Diria que isto é ficção maledicente, que nada tem a ver com as preocupações e as propostas que justificam a introdução do domínio «Identidade e Género» na área de «Cidadania e Desenvolvimento». Diria mais, não é o facto de MJM não conhecer os documentos que fui referindo ou, pelo menos, de os ler de forma descuidada e parcial, que me preocupa. O que me preocupa é poder estar perante uma atitude cívica e política que ignora os factos quando estes põem em causa aquilo que são as crenças e as certezas de quem os despreza.
Hanna Arendt denunciou uma tal atitude, no passado, na sua reflexão sobre os totalitarismos e nós, hoje, podemos corroborar o impacto da mesma atitude quando nos defrontamos com todo os tipos de Trumps que minam a nossa vida democrática.
Dito isto, pertenço ao grupo daqueles que estão disponíveis para discutir a área, e sobretudo a disciplina, de «Cidadania e Desenvolvimento», a partir dos documentos que a norteiam e dos estudos que se têm vindo a produzir ou que possam ser produzidos (como o ministro Fernando Alexandre, em boa hora, o anunciou) sobre o modo como a mesma tem vindo a ser operacionalizada nas nossas escolas. É a única opção credível e produtiva.

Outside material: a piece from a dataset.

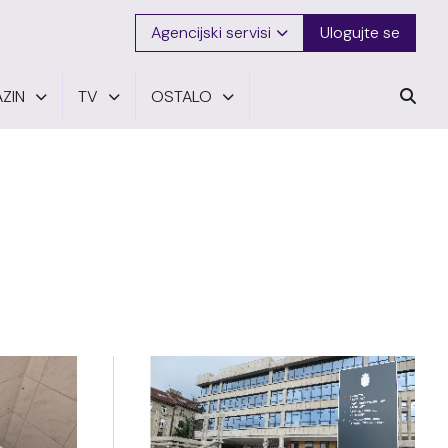
Agencijski servisi
Ulogujte se
ZIN
TV
OSTALO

Não podemos continuar a debater estes e outros assuntos que à Escola dizem respeito, a partir das necessidades e preocupações de todos aqueles e aquelas que, apregoando o seu liberalismo concetual e ético, não deixando de ser os ilustres representantes da ideologia autocrática que o «there is no alternative», o famoso TINA, tão bem corporiza.